A day after Edison/Mitofsky released their much anticipated report on the 2004 Presidential Election exit polls, the University of Pennsylvania issued a press release announcing that an "expert" on the presidential election exit poll errors has access to a satellite link and is available for interviews.
UPenn is the home of the Annenberg Center, a widely respected Public Policy institution that regularly conducts public opinion surveys. Given that Dr. Freeman is a non-tenured visiting professor to UPenn and not affiliated with the Annenberg Center, I wonder if Dr. Jamieson, Director of the Center knew that she had an expert on exit polls on campus?
Please forgive my snarky question (one that is definitely rhetorical), but rather than prove his expertise on exit polls, Dr. Freeman exposes himself as a dilettante with his latest version of his Research Report, The Unexplained Exit Poll Discrepancy.
Freeman's analysis hinges on the "Critical Battleground States" of Ohio, Florida, and Pennsylvania. He analyzes the discrepancy between data obtained from saved screenshots of the CNN exit poll web-site taken shortly after midnight on election eve and reported election tallies. Dr. Freeman's paper concluded:
In this report, I have: (1) documented that, in general, exit poll data are sound, (2) demonstrated that it is exceedingly unlikely that the deviations between the exit poll predictions and vote tallies in the three critical states could have occurred strictly by chance or random error, and (3) explained why explanations for the discrepancy thus far provided are inadequate.With this paper, I will demonstrate that Freeman did not accomplish points (1) and (2). With the release of the Edison/Mitofsky report, point (3) is moot.

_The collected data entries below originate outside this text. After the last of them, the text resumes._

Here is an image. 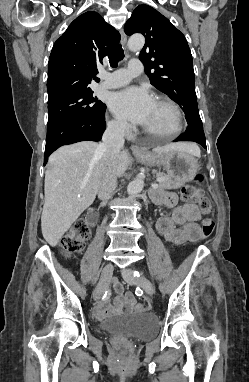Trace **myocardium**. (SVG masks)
I'll return each instance as SVG.
<instances>
[{
    "label": "myocardium",
    "mask_w": 249,
    "mask_h": 382,
    "mask_svg": "<svg viewBox=\"0 0 249 382\" xmlns=\"http://www.w3.org/2000/svg\"><path fill=\"white\" fill-rule=\"evenodd\" d=\"M156 102L164 104L165 106H167L168 108L171 109V111L174 114V121H175L174 129L170 133H167V134H155V133H152V132L148 131L145 128H143V131H144V133L146 135H148L150 137H153V138H156V139H159V140H170V139H173L182 130V127H183L182 112H181L179 106L175 102H173L171 99H169V98L158 97L156 99Z\"/></svg>",
    "instance_id": "1"
}]
</instances>
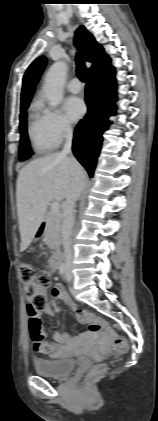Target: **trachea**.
<instances>
[{"mask_svg":"<svg viewBox=\"0 0 158 421\" xmlns=\"http://www.w3.org/2000/svg\"><path fill=\"white\" fill-rule=\"evenodd\" d=\"M76 73L82 82H86L88 71L84 64V60L80 57V55L76 56Z\"/></svg>","mask_w":158,"mask_h":421,"instance_id":"obj_1","label":"trachea"}]
</instances>
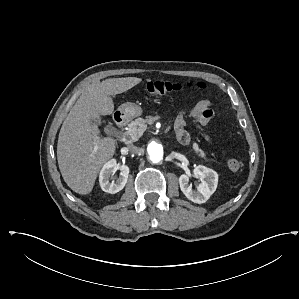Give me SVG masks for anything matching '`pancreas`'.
<instances>
[{"label":"pancreas","mask_w":299,"mask_h":299,"mask_svg":"<svg viewBox=\"0 0 299 299\" xmlns=\"http://www.w3.org/2000/svg\"><path fill=\"white\" fill-rule=\"evenodd\" d=\"M146 120L143 118H137L134 121H132L127 128V131L125 132V137L128 142H135L137 141L146 130ZM193 149L195 153L206 160V154L204 151L199 148L197 143L193 144Z\"/></svg>","instance_id":"pancreas-1"}]
</instances>
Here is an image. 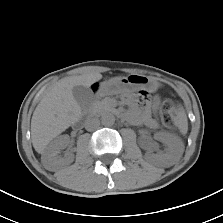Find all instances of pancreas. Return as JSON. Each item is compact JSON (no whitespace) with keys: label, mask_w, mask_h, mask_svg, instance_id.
Wrapping results in <instances>:
<instances>
[{"label":"pancreas","mask_w":223,"mask_h":223,"mask_svg":"<svg viewBox=\"0 0 223 223\" xmlns=\"http://www.w3.org/2000/svg\"><path fill=\"white\" fill-rule=\"evenodd\" d=\"M112 109L111 99L104 98L101 101H95L90 105V110L93 114H102Z\"/></svg>","instance_id":"obj_1"}]
</instances>
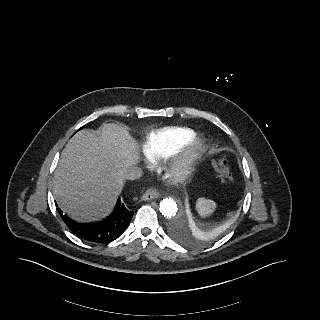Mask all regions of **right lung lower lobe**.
I'll list each match as a JSON object with an SVG mask.
<instances>
[{"label":"right lung lower lobe","instance_id":"1","mask_svg":"<svg viewBox=\"0 0 320 320\" xmlns=\"http://www.w3.org/2000/svg\"><path fill=\"white\" fill-rule=\"evenodd\" d=\"M57 210L64 223L74 234L95 243H109L117 239L126 230L133 216V212L129 211L120 199L109 218L96 223H77L64 215L60 209Z\"/></svg>","mask_w":320,"mask_h":320}]
</instances>
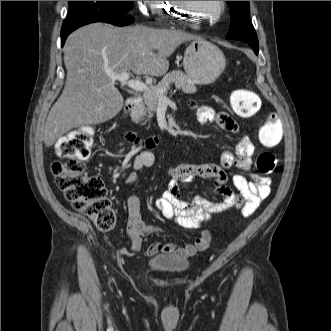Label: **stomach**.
Masks as SVG:
<instances>
[{
	"instance_id": "obj_1",
	"label": "stomach",
	"mask_w": 331,
	"mask_h": 331,
	"mask_svg": "<svg viewBox=\"0 0 331 331\" xmlns=\"http://www.w3.org/2000/svg\"><path fill=\"white\" fill-rule=\"evenodd\" d=\"M226 59L223 52L204 39L193 40L186 48L183 67L189 78L197 84H210L224 71Z\"/></svg>"
}]
</instances>
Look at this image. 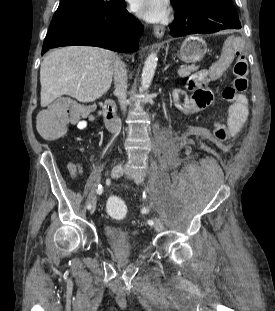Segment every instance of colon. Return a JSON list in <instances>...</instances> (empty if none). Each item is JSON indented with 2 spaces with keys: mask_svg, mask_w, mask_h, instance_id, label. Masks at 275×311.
<instances>
[{
  "mask_svg": "<svg viewBox=\"0 0 275 311\" xmlns=\"http://www.w3.org/2000/svg\"><path fill=\"white\" fill-rule=\"evenodd\" d=\"M233 71L235 75L234 80L222 90V98L228 102L232 101L238 93L244 92L247 89L248 65L245 57H237ZM192 100L195 101V99ZM78 117L79 115L73 102L59 100L53 103L45 112L39 114V132L47 139L58 138L64 134L65 127L78 119ZM106 206L108 212L113 217H122L126 213L124 202L117 197L109 198Z\"/></svg>",
  "mask_w": 275,
  "mask_h": 311,
  "instance_id": "obj_1",
  "label": "colon"
}]
</instances>
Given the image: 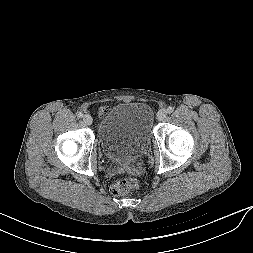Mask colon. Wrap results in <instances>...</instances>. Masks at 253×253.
I'll use <instances>...</instances> for the list:
<instances>
[{
	"label": "colon",
	"mask_w": 253,
	"mask_h": 253,
	"mask_svg": "<svg viewBox=\"0 0 253 253\" xmlns=\"http://www.w3.org/2000/svg\"><path fill=\"white\" fill-rule=\"evenodd\" d=\"M138 187V182L135 179L125 178L118 180L111 187V192L115 196H123Z\"/></svg>",
	"instance_id": "colon-1"
}]
</instances>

Did Dr. Freeman Demonstrate That, “In General, Exit Poll Data Are Sound”?
Either Dr. Freeman is a poor researcher, which I do not believe for a moment given his credentials, or his argument is weakened having suppressed evidence. Freeman's argument that exit polls are generally sound rested largely on statistics from German, BYU, Mexico, and Ex-Soviet Block exit polls.
Dr. Freeman selects and analyzes data from several national German exit polls that show that the estimates were highly representative of the election tally. His data were compiled by several individuals, but his analysis does not appear to be based on any published research on German exit polls and fails to include information on the methods used in the cited polls.
First, a note European exit polls in general. Mystery Pollster (MP) Mark Blumenthal uncovered this opinion prepared by the ACE project, which is funded by the UN and the US Agency for International Development. As excerpted by MP, the opinion states,
[Exit poll] reliability can be questionable. One might think that there is no reason why voters in stable democracies should conceal or lie about how they have voted, especially because nobody is under any obligation to answer in an exit poll. But in practice they often do. The majority of exit polls carried out in European countries over the past years have been failures (Emphasis added).In his post, MP indicates that he warned Dr. Freeman during a telephone conversation to check the methodology used in the German exit polls before comparing them to the NEP exit polls. MP contacted Dr. Dieter Roth of FG Wahlen, the organization that generated the data used by Freeman in his analysis. Dr. Roth provided some information about methods, which from a review of MP's postmade it easier to understand why the errors would be smaller in Germany's exit polls. Dr. Roth made the following statement to MP:
I know that Warren Mitofsky's job is much harder than ours, because of the electoral system and the more complicated structure in the states.Dr. Freeman's paper failed to include basic information regarding methodology, which is crucial when comparing different polls, either demonstrates a desire to suppress evidence or an ignorance of survey research methods.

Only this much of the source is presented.